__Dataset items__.

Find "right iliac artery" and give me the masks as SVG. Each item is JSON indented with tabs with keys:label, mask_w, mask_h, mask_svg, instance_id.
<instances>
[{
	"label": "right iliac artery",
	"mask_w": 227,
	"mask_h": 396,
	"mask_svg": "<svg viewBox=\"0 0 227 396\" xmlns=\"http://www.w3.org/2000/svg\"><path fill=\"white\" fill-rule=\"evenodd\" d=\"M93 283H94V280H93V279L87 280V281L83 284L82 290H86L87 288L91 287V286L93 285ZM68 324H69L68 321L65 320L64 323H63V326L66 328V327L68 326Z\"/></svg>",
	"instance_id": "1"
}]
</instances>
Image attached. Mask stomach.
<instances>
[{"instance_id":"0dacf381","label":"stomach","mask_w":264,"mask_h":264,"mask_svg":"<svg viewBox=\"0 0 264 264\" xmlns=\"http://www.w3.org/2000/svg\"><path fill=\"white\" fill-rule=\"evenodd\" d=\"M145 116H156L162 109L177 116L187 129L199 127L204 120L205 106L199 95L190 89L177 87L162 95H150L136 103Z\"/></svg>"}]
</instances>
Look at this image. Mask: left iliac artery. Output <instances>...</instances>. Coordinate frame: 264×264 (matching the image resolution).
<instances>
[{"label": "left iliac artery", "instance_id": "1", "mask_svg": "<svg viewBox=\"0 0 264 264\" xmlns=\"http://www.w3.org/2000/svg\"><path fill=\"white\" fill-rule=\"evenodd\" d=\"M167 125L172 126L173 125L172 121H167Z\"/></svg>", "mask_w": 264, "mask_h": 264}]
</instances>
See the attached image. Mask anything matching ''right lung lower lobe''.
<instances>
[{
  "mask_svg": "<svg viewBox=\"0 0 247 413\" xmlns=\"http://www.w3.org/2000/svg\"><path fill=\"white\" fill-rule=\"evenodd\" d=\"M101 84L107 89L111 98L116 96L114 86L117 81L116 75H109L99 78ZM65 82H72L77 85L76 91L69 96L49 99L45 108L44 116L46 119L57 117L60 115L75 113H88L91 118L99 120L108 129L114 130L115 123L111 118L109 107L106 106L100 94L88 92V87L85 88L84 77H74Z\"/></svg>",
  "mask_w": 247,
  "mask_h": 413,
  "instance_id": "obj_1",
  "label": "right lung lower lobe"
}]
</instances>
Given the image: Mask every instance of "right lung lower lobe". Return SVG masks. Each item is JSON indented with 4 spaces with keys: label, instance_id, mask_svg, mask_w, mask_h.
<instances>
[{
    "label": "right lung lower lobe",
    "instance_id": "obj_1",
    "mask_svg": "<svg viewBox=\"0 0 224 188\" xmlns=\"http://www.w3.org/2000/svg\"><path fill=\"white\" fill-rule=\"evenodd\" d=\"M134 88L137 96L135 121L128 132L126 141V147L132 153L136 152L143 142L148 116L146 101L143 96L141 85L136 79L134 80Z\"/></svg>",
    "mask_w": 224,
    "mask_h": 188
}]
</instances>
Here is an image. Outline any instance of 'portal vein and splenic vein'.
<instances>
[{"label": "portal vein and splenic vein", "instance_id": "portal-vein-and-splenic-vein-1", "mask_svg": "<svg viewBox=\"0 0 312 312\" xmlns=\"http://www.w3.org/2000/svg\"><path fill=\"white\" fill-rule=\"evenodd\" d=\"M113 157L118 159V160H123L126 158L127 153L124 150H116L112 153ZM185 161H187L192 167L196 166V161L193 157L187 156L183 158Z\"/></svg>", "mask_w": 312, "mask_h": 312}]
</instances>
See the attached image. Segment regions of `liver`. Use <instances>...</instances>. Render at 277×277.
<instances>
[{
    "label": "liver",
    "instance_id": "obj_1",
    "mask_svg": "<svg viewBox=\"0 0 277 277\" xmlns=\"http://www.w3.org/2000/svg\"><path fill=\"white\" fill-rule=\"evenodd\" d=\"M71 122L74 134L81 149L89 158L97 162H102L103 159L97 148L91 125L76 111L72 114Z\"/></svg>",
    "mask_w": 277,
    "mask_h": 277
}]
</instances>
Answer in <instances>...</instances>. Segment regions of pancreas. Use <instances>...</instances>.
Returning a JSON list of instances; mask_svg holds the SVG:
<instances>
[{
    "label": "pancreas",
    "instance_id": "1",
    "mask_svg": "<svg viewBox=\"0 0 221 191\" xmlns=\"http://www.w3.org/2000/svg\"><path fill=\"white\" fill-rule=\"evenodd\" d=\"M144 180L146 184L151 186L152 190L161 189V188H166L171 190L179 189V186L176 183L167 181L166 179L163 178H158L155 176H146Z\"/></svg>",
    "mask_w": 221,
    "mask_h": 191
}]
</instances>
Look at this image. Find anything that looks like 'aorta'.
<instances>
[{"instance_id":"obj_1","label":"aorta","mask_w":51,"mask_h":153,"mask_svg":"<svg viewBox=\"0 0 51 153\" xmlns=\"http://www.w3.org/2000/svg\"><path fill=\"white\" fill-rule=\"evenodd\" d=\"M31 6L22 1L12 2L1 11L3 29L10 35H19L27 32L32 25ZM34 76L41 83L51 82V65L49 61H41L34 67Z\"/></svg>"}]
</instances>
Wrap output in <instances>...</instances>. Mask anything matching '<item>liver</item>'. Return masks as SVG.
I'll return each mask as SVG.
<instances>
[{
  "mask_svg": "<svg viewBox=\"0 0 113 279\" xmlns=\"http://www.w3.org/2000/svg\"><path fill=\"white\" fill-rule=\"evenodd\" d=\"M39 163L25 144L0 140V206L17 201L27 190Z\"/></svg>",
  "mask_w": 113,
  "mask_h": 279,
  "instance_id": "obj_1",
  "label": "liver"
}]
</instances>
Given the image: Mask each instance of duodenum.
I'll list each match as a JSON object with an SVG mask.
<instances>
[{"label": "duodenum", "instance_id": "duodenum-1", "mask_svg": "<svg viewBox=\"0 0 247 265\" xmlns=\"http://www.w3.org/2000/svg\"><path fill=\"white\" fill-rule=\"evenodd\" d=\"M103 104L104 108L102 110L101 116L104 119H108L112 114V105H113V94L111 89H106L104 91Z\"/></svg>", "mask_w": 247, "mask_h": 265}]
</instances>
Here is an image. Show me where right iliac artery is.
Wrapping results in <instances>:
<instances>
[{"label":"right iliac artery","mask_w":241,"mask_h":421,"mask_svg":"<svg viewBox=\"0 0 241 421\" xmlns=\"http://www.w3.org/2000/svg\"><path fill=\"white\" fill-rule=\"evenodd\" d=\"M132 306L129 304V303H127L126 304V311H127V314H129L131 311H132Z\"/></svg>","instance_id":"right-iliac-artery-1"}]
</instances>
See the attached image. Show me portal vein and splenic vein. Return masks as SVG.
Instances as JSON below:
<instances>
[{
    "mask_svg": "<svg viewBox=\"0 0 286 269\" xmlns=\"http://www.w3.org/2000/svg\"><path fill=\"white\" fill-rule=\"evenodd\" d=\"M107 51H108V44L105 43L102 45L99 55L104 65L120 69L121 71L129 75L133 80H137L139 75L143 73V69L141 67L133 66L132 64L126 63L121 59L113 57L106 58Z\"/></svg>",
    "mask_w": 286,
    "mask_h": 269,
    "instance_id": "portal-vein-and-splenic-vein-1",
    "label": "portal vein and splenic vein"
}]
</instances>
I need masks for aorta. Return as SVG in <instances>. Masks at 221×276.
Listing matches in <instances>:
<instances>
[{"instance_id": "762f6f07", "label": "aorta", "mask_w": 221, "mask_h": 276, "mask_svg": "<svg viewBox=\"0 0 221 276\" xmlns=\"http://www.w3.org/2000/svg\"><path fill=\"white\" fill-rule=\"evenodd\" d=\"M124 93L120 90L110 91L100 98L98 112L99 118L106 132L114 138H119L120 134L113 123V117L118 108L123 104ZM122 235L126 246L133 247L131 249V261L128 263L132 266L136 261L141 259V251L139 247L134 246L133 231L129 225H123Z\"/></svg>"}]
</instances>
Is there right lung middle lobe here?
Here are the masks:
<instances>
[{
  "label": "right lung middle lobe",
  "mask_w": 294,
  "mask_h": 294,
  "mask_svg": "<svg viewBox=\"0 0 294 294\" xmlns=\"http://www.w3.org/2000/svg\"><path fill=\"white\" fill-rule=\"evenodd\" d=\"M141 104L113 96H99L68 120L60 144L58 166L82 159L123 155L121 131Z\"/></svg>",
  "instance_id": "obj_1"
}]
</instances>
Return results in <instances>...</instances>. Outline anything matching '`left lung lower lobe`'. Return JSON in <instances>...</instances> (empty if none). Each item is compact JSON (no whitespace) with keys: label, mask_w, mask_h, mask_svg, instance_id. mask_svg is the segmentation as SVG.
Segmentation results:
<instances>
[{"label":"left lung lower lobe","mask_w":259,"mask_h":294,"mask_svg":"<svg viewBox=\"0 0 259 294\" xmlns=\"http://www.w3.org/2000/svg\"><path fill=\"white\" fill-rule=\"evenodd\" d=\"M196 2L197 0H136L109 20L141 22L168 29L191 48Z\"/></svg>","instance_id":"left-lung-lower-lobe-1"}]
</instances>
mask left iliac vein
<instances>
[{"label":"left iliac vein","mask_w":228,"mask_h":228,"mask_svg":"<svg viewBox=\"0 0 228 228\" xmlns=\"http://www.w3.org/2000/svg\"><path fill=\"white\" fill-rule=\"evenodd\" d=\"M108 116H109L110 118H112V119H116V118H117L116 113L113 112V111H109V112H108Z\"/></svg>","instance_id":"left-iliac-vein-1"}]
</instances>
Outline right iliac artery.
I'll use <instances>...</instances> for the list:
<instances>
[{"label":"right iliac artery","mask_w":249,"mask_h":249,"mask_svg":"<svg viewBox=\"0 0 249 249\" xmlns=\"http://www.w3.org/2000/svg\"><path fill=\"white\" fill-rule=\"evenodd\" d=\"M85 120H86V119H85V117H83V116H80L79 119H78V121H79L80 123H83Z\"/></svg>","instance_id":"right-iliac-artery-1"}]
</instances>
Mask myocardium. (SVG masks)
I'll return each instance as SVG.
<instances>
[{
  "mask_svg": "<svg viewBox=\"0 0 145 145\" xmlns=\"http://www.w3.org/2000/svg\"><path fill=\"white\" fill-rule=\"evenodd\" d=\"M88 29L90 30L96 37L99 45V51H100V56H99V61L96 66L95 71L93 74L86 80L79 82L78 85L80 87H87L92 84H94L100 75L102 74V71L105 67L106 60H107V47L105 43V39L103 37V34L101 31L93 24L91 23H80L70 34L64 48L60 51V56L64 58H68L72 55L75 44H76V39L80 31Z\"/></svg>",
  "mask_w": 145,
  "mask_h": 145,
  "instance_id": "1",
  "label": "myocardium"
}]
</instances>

__Instructions for the task__.
Begin at the line containing "Outline right iliac artery." and reproduce each line through the end of the records above.

__Answer box__.
Outline right iliac artery.
I'll use <instances>...</instances> for the list:
<instances>
[{"label":"right iliac artery","mask_w":249,"mask_h":249,"mask_svg":"<svg viewBox=\"0 0 249 249\" xmlns=\"http://www.w3.org/2000/svg\"><path fill=\"white\" fill-rule=\"evenodd\" d=\"M85 120H86V119H85V117H83V116H80L79 119H78V121H79L80 123H83Z\"/></svg>","instance_id":"right-iliac-artery-1"}]
</instances>
Mask myocardium. (SVG masks)
I'll return each instance as SVG.
<instances>
[{
  "mask_svg": "<svg viewBox=\"0 0 145 145\" xmlns=\"http://www.w3.org/2000/svg\"><path fill=\"white\" fill-rule=\"evenodd\" d=\"M88 29L90 30L96 37L99 45V51H100V56H99V61L96 66L95 71L93 74L86 80L79 82L78 85L80 87H87L92 84H94L100 75L102 74V71L105 67L106 60H107V47L105 43V39L103 37V34L101 31L93 24L91 23H80L70 34L64 48L60 51V56L64 58H68L72 55L75 44H76V39L80 31Z\"/></svg>",
  "mask_w": 145,
  "mask_h": 145,
  "instance_id": "1",
  "label": "myocardium"
}]
</instances>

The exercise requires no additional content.